Taylor also worked with Bill Belichick when he was a very young defensive coordinator. What will Donald teach Brandon Staley and vice versa in the coming months and years? The fact that LA gets to set the entire tone of their defense to the NFL’s best player on that side of the ball (at least) gives the Rams a viable reason to believe that they’ll again be tougher to score on than the year before.

Jalen Ramsey for a full season

Staying on the defense, Ramsey was acquired not just for a push in 2019 but to have a long career under Sean McVay. The immediate results were pretty good, all things considered. In the first seven games with Ramsey, the Rams went 5-2 and didn’t allow more than 17 points any game save the 45-6 loss to the Ravens in which Baltimore rushed for 285 yards.

The team did struggle in the final three games, but Ramsey did grab an interception in Week 16 before sitting out Week 17. On another note, the only real impressive QB they shut down in the second half was Russell Wilson. But to win enough games to compete in the NFC West next season, they’ll need players like Ramsey to face off against not only Wilson, Kyler Murray, and Jimmy Garoppolo, but DeAndre Hopkins, DK Metcalf, Tyler Lockett, Larry Fitzgerald, Deebo Samuel, Brandon Aiyuk, Christian Kirk, and others at wide receiver.

The Niners have Richard Sherman. The Cardinals have Patrick Peterson. The Rams have Jalen Ramsey.

Offensive Regression

In the final year under Jeff Fisher, the Rams scored 224 points. In the first two years under McVay, they scored 478 and 527 points, respectively. That’s an average of about 500 points per season. More than double the final Fisher year and well more than double the average for Steve Spagnuolo. But with some offensive line issues centered as the probable main culprit, they dropped all the way to 394 points in 2019.

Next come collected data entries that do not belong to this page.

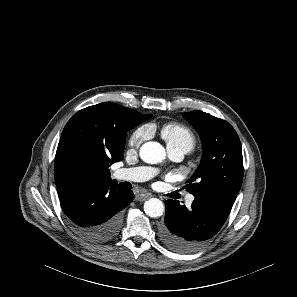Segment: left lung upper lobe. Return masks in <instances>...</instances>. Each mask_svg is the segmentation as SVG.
Instances as JSON below:
<instances>
[{
	"mask_svg": "<svg viewBox=\"0 0 297 297\" xmlns=\"http://www.w3.org/2000/svg\"><path fill=\"white\" fill-rule=\"evenodd\" d=\"M203 142L201 163L187 181V191L195 197L208 195L237 196L243 179L241 142L226 121L203 111L183 114Z\"/></svg>",
	"mask_w": 297,
	"mask_h": 297,
	"instance_id": "1",
	"label": "left lung upper lobe"
}]
</instances>
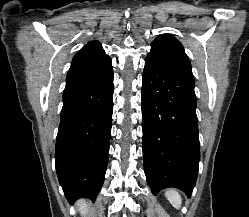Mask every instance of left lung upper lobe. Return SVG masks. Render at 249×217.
Returning a JSON list of instances; mask_svg holds the SVG:
<instances>
[{"label": "left lung upper lobe", "mask_w": 249, "mask_h": 217, "mask_svg": "<svg viewBox=\"0 0 249 217\" xmlns=\"http://www.w3.org/2000/svg\"><path fill=\"white\" fill-rule=\"evenodd\" d=\"M145 62L193 77L191 64L182 44L170 34H162L152 42Z\"/></svg>", "instance_id": "left-lung-upper-lobe-1"}]
</instances>
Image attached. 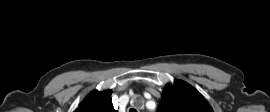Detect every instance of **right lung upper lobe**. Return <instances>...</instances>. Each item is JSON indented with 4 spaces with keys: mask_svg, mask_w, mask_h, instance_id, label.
Wrapping results in <instances>:
<instances>
[{
    "mask_svg": "<svg viewBox=\"0 0 270 112\" xmlns=\"http://www.w3.org/2000/svg\"><path fill=\"white\" fill-rule=\"evenodd\" d=\"M111 90L93 91L75 112H117L112 104Z\"/></svg>",
    "mask_w": 270,
    "mask_h": 112,
    "instance_id": "1",
    "label": "right lung upper lobe"
}]
</instances>
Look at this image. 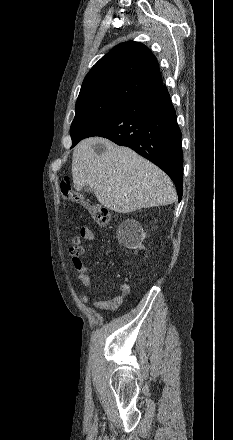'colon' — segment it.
<instances>
[{"mask_svg": "<svg viewBox=\"0 0 233 440\" xmlns=\"http://www.w3.org/2000/svg\"><path fill=\"white\" fill-rule=\"evenodd\" d=\"M60 192L63 198L69 199L88 210L94 221L101 227H107L111 223L109 211L99 205L93 204L72 190L69 177L60 180Z\"/></svg>", "mask_w": 233, "mask_h": 440, "instance_id": "colon-1", "label": "colon"}]
</instances>
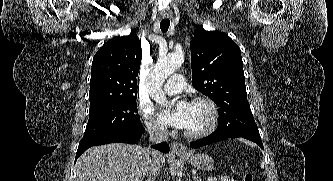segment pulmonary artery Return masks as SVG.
Wrapping results in <instances>:
<instances>
[{
	"instance_id": "pulmonary-artery-1",
	"label": "pulmonary artery",
	"mask_w": 333,
	"mask_h": 181,
	"mask_svg": "<svg viewBox=\"0 0 333 181\" xmlns=\"http://www.w3.org/2000/svg\"><path fill=\"white\" fill-rule=\"evenodd\" d=\"M185 87V80L182 75H172L164 87L165 93L175 95L182 92Z\"/></svg>"
}]
</instances>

From 1999-2001, St. Louis averaged 523 points per season under Dick Vermeil and then Mike Martz. In 2002, they put up 316 points and dropped to 7-9. That season, Orlando Pace missed six games, Tom Nutten missed five games, and rookie John St. Clair started all 16 games, a duty that would never come around again for him with the Rams.

Offensive line issues.

Then in 2003, Pace started all 16 games and was a first team All-Pro. Kyle Turley took St. Clair’s spot on the right. And the team had the same starting five for all 16 games. The team bounced back for 447 points and went 12-4.

Why not a similar trajectory for the current Rams?

Andrew Whitworth was the only lineman to start 16 games. Austin Blythe started the second most, but at multiple positions. Nobody else on the line started more than 10 and among those in the rotation were rookie David Edwards, and second year players Brian Allen and Bobby Evans. No veteran like Turley is being added to the mix and that potentially could have helped a lot but Rob Havenstein and Blythe could be internal upgrades if they play like they did in 2018.

Regression doesn’t mean getting worse. Regression means a return to a former state. No, not Missouri. And probably not 500 points. But 430 points? 440 points? They wouldn’t be that far off from their 2017 results (478 for, 329 against) when they went 11-5.

And that’s rarely not good enough for the playoffs, especially with an extra wild card.